JamesPHoughton commented 5 months ago

We want to explore the various options for analyzing the audio and video recordings. I've listed a number of different possible measures below. For each of these measures:

Google around and see if this is something people commonly measure
See if there are any existing packages in any language for doing that, and note:
- their language
- when they were last updated
- are they referenced in any academic papers
- are those academic papers cited by anyone else?
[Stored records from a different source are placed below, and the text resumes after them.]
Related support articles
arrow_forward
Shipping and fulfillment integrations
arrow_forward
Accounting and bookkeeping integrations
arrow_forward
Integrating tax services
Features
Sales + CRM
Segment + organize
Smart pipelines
How many times?

We also want to know if there are other measures that are commonly used.

Put outputs in this spreadsheet: https://docs.google.com/spreadsheets/d/1IIvfpwrBdvJ2Szd1jCwfTHPZvTkIB2DGHqYHbniyMwA/edit#gid=0

Audio analysis

Volume analysis

talk start and stop timings?
total talk time
number of turns
length of turn
loudness

Pitch

pitch variance?

Transcript analysis

speech rate (words per minute)
how many questions did they ask?

Video analysis

closeness to screen
expression
hand gestures
looking at screen

First steps

[ ] complete the spreadsheet rows for the tools you've tried already (whisperX, etc)
[ ] add any columns that you think need to be there that are not there
[ ] pin @JamesPHoughton for feedback

JamesPHoughton commented 3 months ago

Notes from Feb 5 meeting

shift Deepgram and volume over by the tstart
update label order on images
line for bottom part of this chart that has "is the volume above some threshold"
create a dataframe that has 1024 rows, columns are the different methods "

pseudocode

entry: { start: 17834 stop: 327849 word: 'mike' }

for col in [whisper, whisperX, deepgram]
  for i in range(1024):
    for entry in entries from that particular tool:
       if entry.start < time[i] && entry.stop >= time[i]  then true, break out of loop.
    otherwise false

Lower priority

try webm with deepgram, not converted wav file (https://developers.deepgram.com/docs/supported-audio-formats)
use ffmpeg to convert to wav file? (https://stackoverflow.com/questions/62064665/coverting-webm-to-wav-with-ffmpeg or https://superuser.com/questions/1327921/ffmpeg-convert-webm-opus-to-wav-or-flac-in-single-step)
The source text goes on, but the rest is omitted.